Adjectives like stylish or elegant were hardly used to describe Roy's batting. The qualities associated with him were generally dedication, determination and concentration. A short, rather stocky figure, Roy had a solid defence but he could also attack when the need arose, being particularly forceful off the back foot. His famous first wicket partnership of 413 runs with Vinoo Mankad - still a Test record - was the jewel in his crown. But there were many trinkets along the way too.
Roy's obdurate qualities were just what Indian cricket required during the time he opened the innings, for the batting was generally weak. As he came on the scene, players like Vijay Merchant, Mushtaq Ali, Lala Amarnath and Vijay Hazare were on the way out. It was impossible to replace these greats overnight and the Indian batting in the fifties was generally brittle. The opening slot particularly had gaping holes. Roy's stubborn batting, built on a rock solid defence, helped at least to fill these holes in part.

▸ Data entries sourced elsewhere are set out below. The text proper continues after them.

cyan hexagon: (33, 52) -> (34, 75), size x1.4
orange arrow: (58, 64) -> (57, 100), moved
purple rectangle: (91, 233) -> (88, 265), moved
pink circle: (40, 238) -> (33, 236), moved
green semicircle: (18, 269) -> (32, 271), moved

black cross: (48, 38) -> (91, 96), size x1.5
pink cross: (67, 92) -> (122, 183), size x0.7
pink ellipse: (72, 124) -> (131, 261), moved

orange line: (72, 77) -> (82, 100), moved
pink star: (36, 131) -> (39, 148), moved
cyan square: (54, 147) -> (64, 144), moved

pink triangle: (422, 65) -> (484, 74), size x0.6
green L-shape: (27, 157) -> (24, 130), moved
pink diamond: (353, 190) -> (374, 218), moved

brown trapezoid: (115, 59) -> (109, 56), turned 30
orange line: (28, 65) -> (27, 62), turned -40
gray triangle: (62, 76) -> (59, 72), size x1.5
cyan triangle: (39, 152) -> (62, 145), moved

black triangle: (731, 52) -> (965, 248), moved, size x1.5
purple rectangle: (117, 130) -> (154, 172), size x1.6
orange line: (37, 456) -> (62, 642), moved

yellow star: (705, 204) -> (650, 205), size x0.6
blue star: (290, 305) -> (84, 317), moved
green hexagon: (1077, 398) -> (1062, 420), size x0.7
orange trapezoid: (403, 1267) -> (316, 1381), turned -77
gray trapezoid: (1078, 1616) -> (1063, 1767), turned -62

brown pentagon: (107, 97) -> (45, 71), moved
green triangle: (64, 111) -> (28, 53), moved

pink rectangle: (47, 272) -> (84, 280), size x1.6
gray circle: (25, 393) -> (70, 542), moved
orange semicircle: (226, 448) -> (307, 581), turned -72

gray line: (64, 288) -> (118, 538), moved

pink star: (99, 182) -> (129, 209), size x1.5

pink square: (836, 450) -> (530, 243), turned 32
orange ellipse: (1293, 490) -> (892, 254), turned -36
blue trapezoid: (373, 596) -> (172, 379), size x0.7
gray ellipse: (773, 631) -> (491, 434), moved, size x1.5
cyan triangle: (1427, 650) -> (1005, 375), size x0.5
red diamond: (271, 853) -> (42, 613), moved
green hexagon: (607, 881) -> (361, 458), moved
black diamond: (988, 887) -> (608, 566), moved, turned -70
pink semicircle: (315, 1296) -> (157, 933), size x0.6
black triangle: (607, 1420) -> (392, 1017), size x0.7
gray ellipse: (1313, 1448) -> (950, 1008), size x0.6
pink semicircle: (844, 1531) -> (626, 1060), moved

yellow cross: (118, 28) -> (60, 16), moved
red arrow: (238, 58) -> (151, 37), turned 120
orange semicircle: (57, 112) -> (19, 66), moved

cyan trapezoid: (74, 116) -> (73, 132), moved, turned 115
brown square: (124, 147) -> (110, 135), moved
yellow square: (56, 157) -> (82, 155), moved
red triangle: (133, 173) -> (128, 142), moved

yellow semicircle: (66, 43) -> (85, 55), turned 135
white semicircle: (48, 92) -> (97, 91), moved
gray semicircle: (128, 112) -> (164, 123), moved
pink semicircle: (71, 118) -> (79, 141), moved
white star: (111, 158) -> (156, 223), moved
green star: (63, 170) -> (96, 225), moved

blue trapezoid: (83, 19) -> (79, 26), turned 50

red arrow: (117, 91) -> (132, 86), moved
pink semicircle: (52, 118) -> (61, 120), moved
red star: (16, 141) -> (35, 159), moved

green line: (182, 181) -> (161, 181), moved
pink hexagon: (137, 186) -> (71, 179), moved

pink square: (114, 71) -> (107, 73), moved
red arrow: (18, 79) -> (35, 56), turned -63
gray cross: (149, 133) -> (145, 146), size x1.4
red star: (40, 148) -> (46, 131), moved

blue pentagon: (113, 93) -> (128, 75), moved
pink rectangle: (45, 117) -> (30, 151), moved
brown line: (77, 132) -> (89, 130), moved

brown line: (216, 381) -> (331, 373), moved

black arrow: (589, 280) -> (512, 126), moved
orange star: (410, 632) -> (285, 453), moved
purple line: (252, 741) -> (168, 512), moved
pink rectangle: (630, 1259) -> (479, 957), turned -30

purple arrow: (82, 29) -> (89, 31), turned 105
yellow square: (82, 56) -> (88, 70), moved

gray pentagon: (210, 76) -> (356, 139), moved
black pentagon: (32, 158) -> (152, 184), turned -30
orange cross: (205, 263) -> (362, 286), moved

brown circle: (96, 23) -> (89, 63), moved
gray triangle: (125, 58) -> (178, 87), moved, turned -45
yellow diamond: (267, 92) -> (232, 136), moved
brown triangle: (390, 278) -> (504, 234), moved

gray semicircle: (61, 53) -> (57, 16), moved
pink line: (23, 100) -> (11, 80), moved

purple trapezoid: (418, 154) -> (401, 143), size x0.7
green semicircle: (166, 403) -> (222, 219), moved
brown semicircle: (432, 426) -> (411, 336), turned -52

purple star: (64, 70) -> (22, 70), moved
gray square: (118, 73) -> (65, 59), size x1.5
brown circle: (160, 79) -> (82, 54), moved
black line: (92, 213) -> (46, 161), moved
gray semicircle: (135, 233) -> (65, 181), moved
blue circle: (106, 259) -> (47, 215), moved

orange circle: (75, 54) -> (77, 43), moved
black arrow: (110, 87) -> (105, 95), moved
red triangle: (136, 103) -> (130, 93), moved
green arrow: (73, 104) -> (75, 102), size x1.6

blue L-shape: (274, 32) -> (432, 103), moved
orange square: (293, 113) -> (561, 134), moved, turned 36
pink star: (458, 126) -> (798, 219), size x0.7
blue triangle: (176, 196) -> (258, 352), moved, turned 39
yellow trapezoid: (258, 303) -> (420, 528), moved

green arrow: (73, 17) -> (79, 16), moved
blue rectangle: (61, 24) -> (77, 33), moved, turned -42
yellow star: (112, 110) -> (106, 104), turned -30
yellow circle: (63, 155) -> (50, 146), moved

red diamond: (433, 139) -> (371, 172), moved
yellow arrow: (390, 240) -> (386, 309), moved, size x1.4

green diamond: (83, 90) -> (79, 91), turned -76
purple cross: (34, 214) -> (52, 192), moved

Roy was one of those who lived up to the early promise he held out. By scoring a century on debut in the Ranji Trophy in 1946-47, by tall scores in the inter-university matches and by hitting an unbeaten century against the strong West Indian team of 1948-49 while still at college, Roy made it known very early that here was an uncommonly gifted batsman. And yet in his first series, he exceeded even the highest expectations. Against England in 1951-52, he scored 140 in his second Test and followed this up with 111 in the final triumphant Test at Madras. Two centuries in his maiden series saw Roy hailed as the new boy wonder of Indian cricket. He went on the 1952 tour of England with his confidence level on a high but came from the trip with his technique and temperament being questioned. On that disastrous tour, Roy was one of the main failures. In seven Test innings, he got five ducks, four of them in a row.
Shrugging off the shocking run, Roy rediscovered his touch in the West Indies in 1953, proof of this being cemented with his double effort of 85 and 150 in the final Test at Kingston. With Vijay Manjrekar, he added 237 runs for the second wicket, an Indian record that stood for almost 26 years.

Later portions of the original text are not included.